= Task brief =
Repeat the material exactly from its first line to the line that includes "April 22, 2019". Skip pictures.

══ Given data

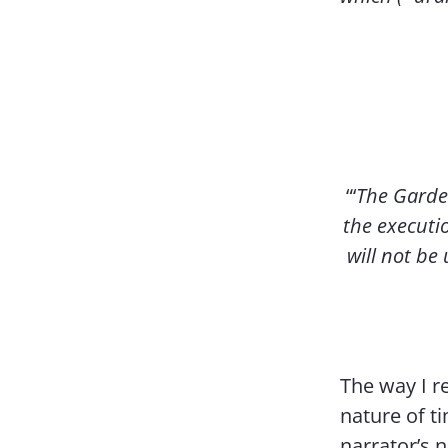
“‘
The Garden 
the executio
will not be
The way I r
nature of t
narrator’s 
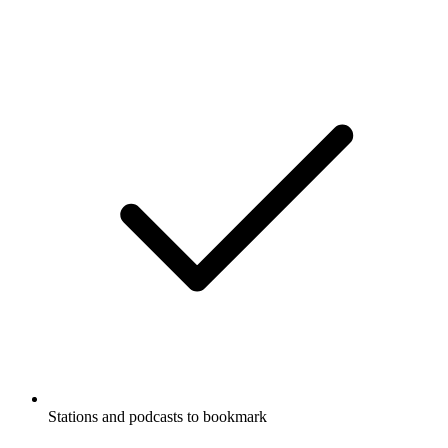
Stations and podcasts to bookmark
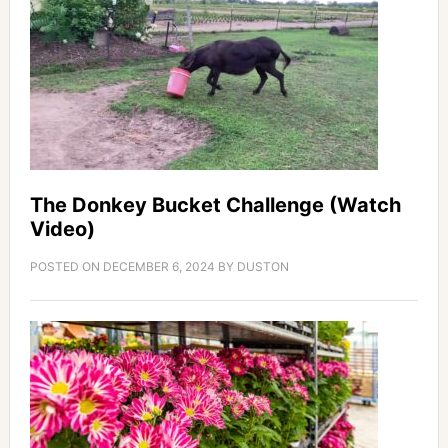
The Donkey Bucket Challenge (Watch
Video)
POSTED ON
DECEMBER 6, 2024
BY
DUSTON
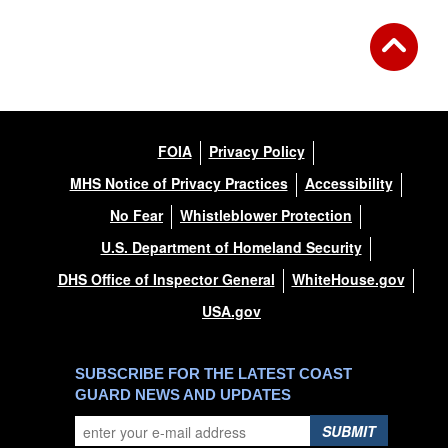
FOIA
Privacy Policy
MHS Notice of Privacy Practices
Accessibility
No Fear
Whistleblower Protection
U.S. Department of Homeland Security
DHS Office of Inspector General
WhiteHouse.gov
USA.gov
SUBSCRIBE FOR THE LATEST COAST
GUARD NEWS AND UPDATES
SUBMIT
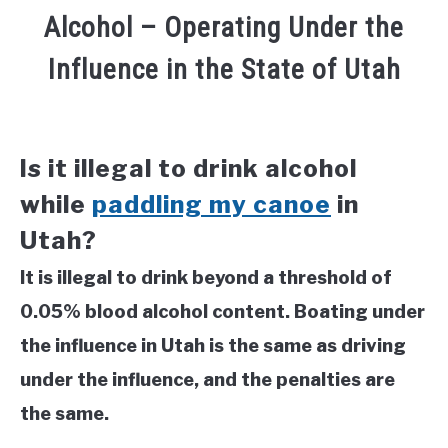
Alcohol – Operating Under the
Influence in the State of Utah
Is it illegal to drink alcohol
while
paddling my canoe
in
Utah?
It is illegal to drink beyond a threshold of
0.05% blood alcohol content. Boating under
the influence in Utah is the same as driving
under the influence, and the penalties are
the same.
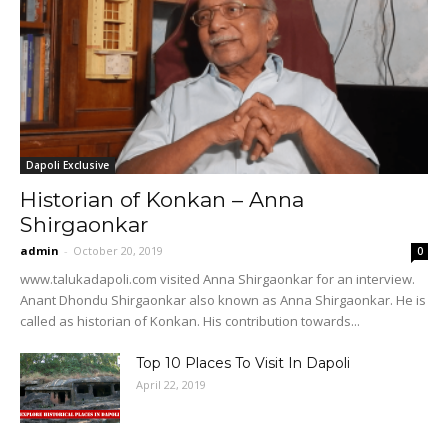
Dapoli Exclusive
Historian of Konkan – Anna
Shirgaonkar
admin
-
October 20, 2019
0
www.talukadapoli.com visited Anna Shirgaonkar for an interview.
Anant Dhondu Shirgaonkar also known as Anna Shirgaonkar. He is
called as historian of Konkan. His contribution towards...
Top 10 Places To Visit In Dapoli
April 22, 2019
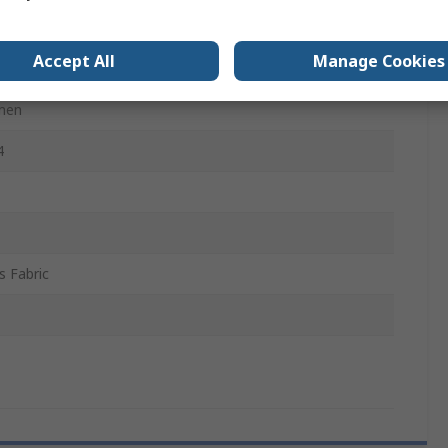
Cotton, 34% Stretch Elastane, 56% Recycled Polyester
Accept All
Manage Cookies
men
4
is Fabric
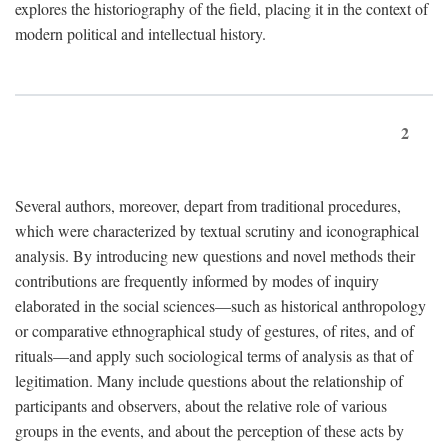
explores the historiography of the field, placing it in the context of
modern political and intellectual history.
2
Several authors, moreover, depart from traditional procedures,
which were characterized by textual scrutiny and iconographical
analysis. By introducing new questions and novel methods their
contributions are frequently informed by modes of inquiry
elaborated in the social sciences—such as historical anthropology
or comparative ethnographical study of gestures, of rites, and of
rituals—and apply such sociological terms of analysis as that of
legitimation. Many include questions about the relationship of
participants and observers, about the relative role of various
groups in the events, and about the perception of these acts by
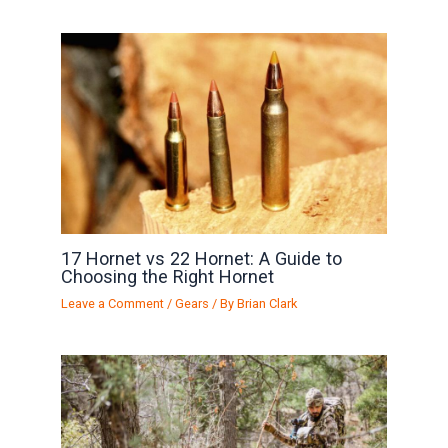
17 Hornet vs 22 Hornet: A Guide to
Choosing the Right Hornet
Leave a Comment
/
Gears
/ By
Brian Clark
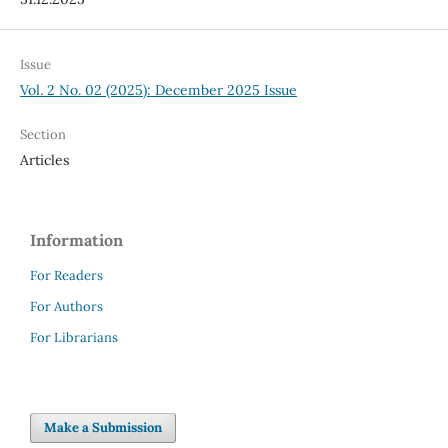
Issue
Vol. 2 No. 02 (2025): December 2025 Issue
Section
Articles
Information
For Readers
For Authors
For Librarians
Make a Submission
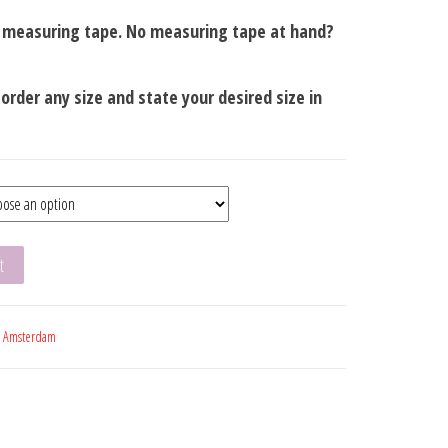
a measuring tape. No measuring tape at hand?
t order any size and state your desired size in
t
:
Amsterdam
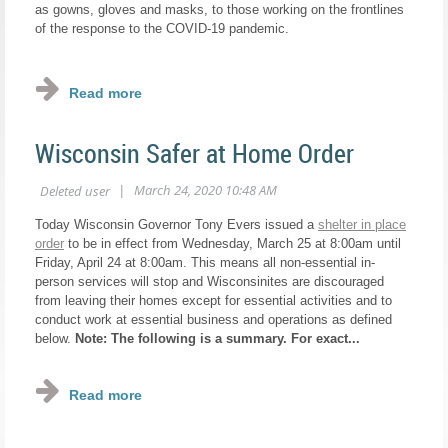
as gowns, gloves and masks, to those working on the frontlines
of the response to the COVID-19 pandemic.
...
Wisconsin Safer at Home Order
Today Wisconsin Governor Tony Evers issued a
shelter in place
order
to be in effect from Wednesday, March 25 at 8:00am until
Friday, April 24 at 8:00am. This means all non-essential in-
person services will stop and Wisconsinites are discouraged
from leaving their homes except for essential activities and to
conduct work at essential business and operations as defined
below.
Note: The following is a summary. For exact...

════

= Exercise solution =
“‘
The Garden 
the executio
will not be
The way I r
nature of t
narrator’s 
Stations and podcasts to bookmark
The Donkey Bucket Challenge (Watch
Video)
POSTED ON
DECEMBER 6, 2024
BY
DUSTON
FOIA
Privacy Policy
MHS Notice of Privacy Practices
Accessibility
No Fear
Whistleblower Protection
U.S. Department of Homeland Security
DHS Office of Inspector General
WhiteHouse.gov
USA.gov
SUBSCRIBE FOR THE LATEST COAST
GUARD NEWS AND UPDATES
SUBMIT
Alcohol – Operating Under the
Influence in the State of Utah
Is it illegal to drink alcohol
while
paddling my canoe
in
Utah?
It is illegal to drink beyond a threshold of
0.05% blood alcohol content. Boating under
the influence in Utah is the same as driving
under the influence, and the penalties are
the same.
Dapoli Exclusive
Historian of Konkan – Anna
Shirgaonkar
admin
-
October 20, 2019
0
www.talukadapoli.com visited Anna Shirgaonkar for an interview.
Anant Dhondu Shirgaonkar also known as Anna Shirgaonkar. He is
called as historian of Konkan. His contribution towards...
Top 10 Places To Visit In Dapoli
April 22, 2019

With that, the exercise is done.